- Materials provided
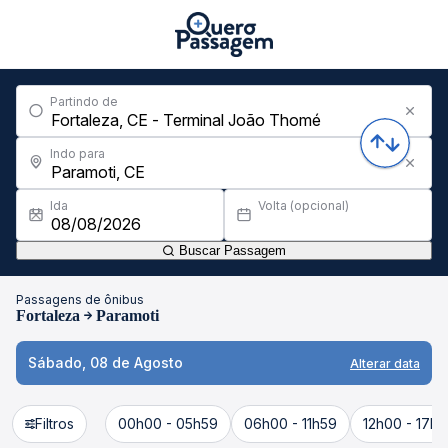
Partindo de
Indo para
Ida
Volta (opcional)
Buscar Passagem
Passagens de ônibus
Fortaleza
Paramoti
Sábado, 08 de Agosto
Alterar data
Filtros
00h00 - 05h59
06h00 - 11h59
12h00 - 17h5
==
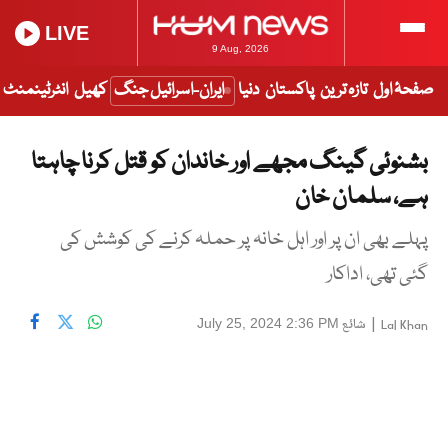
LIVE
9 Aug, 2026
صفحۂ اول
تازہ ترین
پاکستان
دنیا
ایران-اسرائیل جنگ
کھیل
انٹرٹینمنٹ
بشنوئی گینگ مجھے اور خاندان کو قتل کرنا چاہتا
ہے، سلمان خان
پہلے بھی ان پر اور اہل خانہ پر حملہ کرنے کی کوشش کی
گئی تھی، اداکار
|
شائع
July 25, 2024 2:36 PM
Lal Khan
* * *
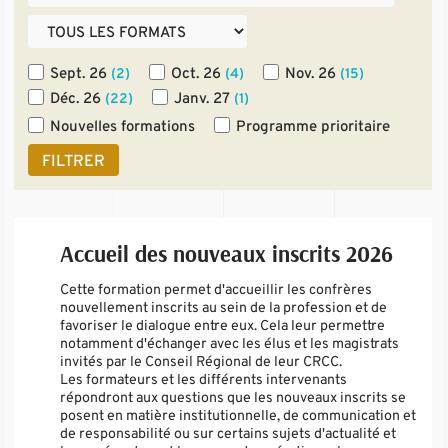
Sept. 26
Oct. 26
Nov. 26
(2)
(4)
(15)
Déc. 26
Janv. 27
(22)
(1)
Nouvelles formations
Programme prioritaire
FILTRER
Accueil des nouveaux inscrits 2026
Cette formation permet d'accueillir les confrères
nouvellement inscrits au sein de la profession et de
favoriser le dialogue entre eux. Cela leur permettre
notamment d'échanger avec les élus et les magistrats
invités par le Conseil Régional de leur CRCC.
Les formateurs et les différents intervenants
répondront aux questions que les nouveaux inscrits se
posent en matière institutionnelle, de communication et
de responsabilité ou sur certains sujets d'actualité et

- Required work
Set down, exactly as they stand above, the lines starting with the line with "Partindo de" and going on through the line with "12h00 - 17h5", and no others.

- Task solution
Partindo de
Indo para
Ida
Volta (opcional)
Buscar Passagem
Passagens de ônibus
Fortaleza
Paramoti
Sábado, 08 de Agosto
Alterar data
Filtros
00h00 - 05h59
06h00 - 11h59
12h00 - 17h5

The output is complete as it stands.